*** Begin section ***
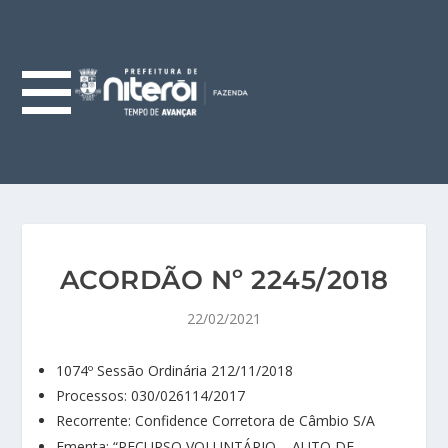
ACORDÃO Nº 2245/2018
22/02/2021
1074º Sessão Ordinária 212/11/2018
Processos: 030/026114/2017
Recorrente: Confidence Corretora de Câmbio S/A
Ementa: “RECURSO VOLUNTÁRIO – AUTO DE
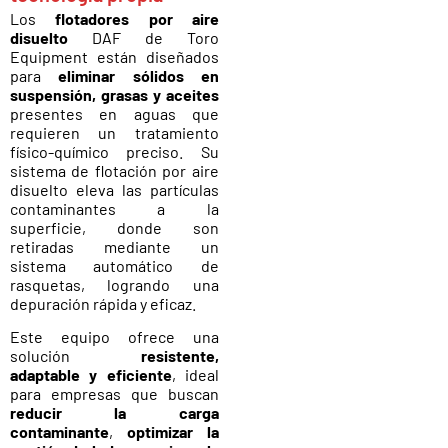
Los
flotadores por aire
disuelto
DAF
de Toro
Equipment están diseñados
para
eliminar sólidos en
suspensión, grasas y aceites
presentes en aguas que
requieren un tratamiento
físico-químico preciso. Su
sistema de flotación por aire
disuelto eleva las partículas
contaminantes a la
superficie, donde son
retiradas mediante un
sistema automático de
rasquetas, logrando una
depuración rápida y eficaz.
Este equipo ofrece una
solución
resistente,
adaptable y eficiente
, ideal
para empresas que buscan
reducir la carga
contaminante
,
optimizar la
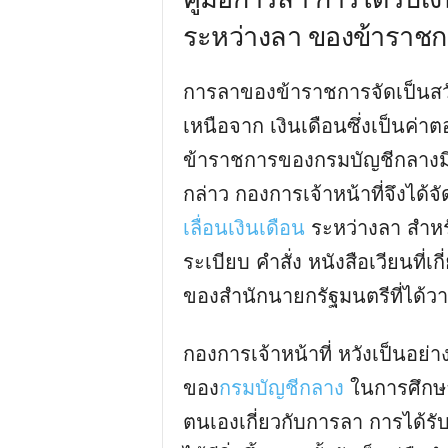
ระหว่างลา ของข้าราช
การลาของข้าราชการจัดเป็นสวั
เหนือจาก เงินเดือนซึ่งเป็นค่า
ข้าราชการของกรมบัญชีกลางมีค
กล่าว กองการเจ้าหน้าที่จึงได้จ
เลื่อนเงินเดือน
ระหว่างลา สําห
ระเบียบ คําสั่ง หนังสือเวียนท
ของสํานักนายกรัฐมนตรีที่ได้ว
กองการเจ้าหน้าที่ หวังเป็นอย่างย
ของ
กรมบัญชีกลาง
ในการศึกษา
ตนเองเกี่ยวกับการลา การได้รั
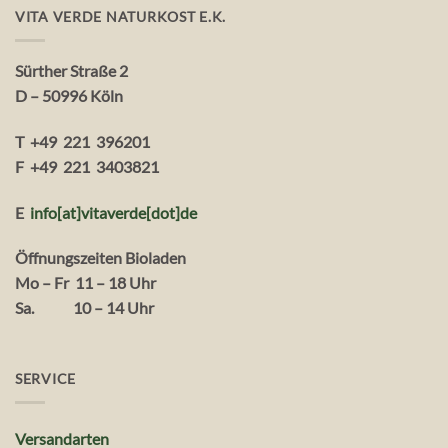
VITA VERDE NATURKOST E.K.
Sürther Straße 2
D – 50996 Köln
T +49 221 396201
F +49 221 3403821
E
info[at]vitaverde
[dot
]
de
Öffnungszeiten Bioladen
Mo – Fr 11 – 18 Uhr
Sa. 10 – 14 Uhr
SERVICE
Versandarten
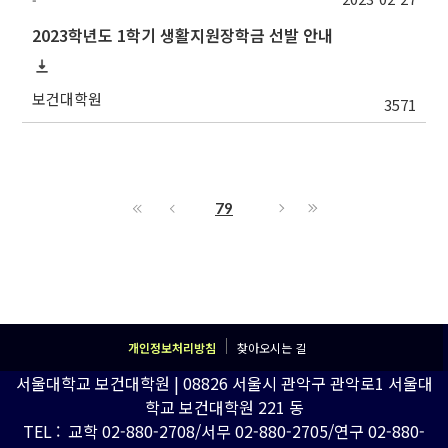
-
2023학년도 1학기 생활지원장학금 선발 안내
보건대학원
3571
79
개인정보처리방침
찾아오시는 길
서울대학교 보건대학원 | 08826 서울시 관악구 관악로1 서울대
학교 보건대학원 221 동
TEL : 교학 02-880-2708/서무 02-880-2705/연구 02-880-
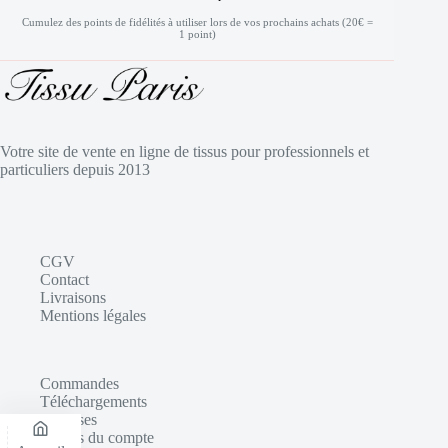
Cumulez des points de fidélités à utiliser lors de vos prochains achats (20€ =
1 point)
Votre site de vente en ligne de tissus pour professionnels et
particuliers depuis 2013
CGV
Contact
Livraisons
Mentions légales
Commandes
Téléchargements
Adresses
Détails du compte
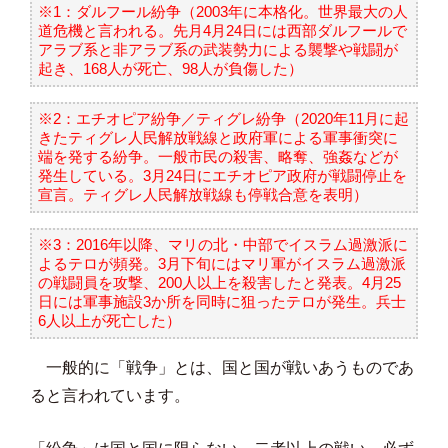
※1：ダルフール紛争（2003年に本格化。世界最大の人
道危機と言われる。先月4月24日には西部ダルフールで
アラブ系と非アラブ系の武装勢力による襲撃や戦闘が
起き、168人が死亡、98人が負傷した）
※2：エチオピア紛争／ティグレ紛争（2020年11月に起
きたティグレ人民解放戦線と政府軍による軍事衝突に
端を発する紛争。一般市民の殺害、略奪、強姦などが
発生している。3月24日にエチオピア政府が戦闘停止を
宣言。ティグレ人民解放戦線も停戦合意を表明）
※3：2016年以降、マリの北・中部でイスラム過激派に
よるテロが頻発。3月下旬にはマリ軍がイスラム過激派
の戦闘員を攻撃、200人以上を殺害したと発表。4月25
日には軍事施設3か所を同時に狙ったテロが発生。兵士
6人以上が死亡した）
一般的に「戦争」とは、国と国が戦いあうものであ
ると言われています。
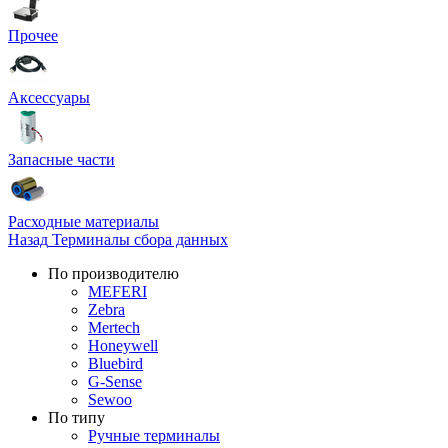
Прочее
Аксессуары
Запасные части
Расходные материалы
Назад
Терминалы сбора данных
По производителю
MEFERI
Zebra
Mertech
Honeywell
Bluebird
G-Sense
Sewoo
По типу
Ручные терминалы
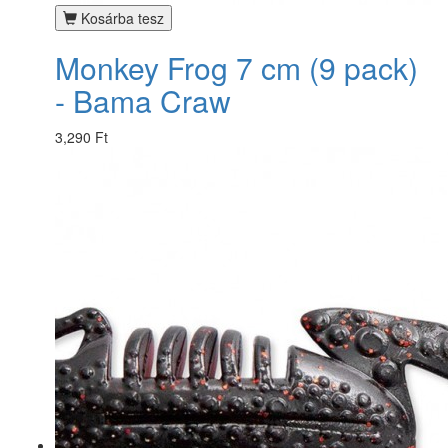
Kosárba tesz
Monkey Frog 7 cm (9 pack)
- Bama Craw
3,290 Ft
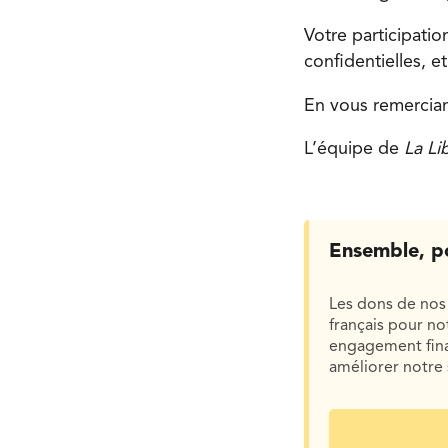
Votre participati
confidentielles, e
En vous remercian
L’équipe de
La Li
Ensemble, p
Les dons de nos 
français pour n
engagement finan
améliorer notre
*** End section ***
*** Begin section ***
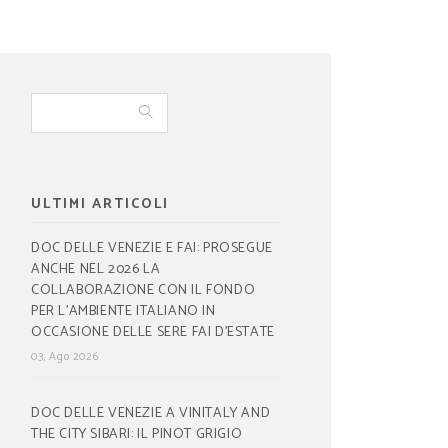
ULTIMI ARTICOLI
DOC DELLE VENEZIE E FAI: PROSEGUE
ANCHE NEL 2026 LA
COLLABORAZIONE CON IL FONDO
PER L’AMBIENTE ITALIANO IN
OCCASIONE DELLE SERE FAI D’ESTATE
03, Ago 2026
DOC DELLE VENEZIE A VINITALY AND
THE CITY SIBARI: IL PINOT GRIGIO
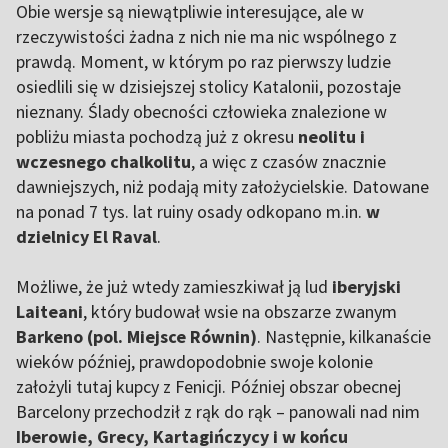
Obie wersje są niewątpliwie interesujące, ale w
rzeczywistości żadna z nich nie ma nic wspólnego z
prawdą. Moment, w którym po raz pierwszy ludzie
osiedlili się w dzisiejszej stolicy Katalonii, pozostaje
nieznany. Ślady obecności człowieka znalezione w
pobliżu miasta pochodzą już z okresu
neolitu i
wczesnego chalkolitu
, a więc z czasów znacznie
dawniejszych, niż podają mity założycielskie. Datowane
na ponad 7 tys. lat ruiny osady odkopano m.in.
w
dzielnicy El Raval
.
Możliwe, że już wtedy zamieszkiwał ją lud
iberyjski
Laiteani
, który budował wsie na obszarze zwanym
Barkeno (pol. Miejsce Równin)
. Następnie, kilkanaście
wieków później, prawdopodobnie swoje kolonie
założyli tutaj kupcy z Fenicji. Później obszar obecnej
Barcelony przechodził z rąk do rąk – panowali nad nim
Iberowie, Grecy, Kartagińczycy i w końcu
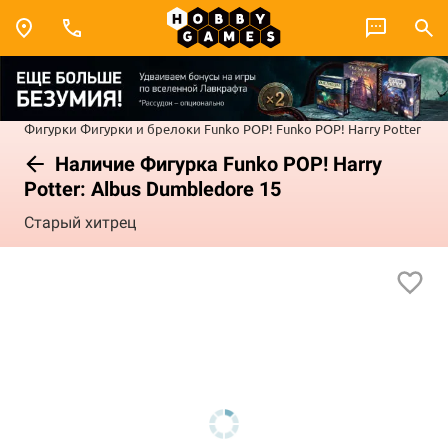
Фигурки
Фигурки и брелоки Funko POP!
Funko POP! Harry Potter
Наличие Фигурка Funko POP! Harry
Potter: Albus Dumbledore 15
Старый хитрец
*** End section ***
*** Begin section ***
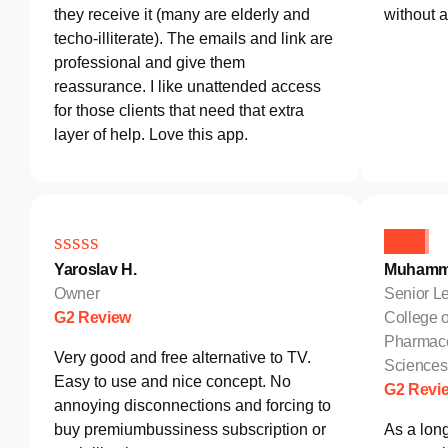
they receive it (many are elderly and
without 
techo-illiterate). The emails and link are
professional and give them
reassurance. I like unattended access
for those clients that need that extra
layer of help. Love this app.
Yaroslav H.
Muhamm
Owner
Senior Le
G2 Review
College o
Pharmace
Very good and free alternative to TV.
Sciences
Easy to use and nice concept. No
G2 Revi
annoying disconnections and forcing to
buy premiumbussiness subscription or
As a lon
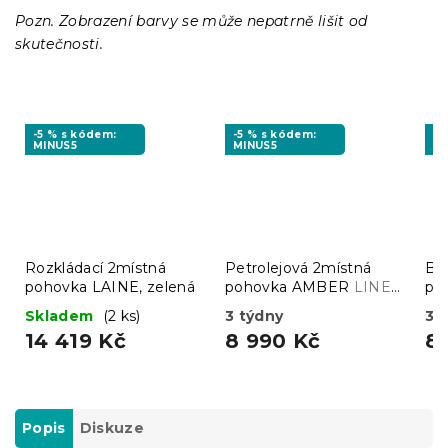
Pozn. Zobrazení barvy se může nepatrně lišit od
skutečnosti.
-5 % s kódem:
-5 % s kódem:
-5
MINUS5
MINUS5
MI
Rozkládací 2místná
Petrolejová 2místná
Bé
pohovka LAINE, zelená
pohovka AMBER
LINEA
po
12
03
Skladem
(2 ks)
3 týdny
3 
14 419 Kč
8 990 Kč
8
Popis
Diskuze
*** End section ***
- _About this exercise_: Exactly the lines above, from the one containing "端を発する紛争。一般市民の殺害、略奪、強姦などが" down to the one containing "améliorer notre", are to be repeated, including both ends. Pictures are not part of the copy.

- _Response to the exercise_:
端を発する紛争。一般市民の殺害、略奪、強姦などが
発生している。3月24日にエチオピア政府が戦闘停止を
宣言。ティグレ人民解放戦線も停戦合意を表明）
※3：2016年以降、マリの北・中部でイスラム過激派に
よるテロが頻発。3月下旬にはマリ軍がイスラム過激派
の戦闘員を攻撃、200人以上を殺害したと発表。4月25
日には軍事施設3か所を同時に狙ったテロが発生。兵士
6人以上が死亡した）
一般的に「戦争」とは、国と国が戦いあうものであ
ると言われています。
Прочее
Аксессуары
Запасные части
Расходные материалы
Назад
Терминалы сбора данных
По производителю
MEFERI
Zebra
Mertech
Honeywell
Bluebird
G-Sense
Sewoo
По типу
Ручные терминалы
Kosárba tesz
Monkey Frog 7 cm (9 pack)
- Bama Craw
3,290 Ft
Votre participati
confidentielles, e
En vous remercian
L’équipe de
La Li
Ensemble, p
Les dons de nos 
français pour n
engagement finan
améliorer notre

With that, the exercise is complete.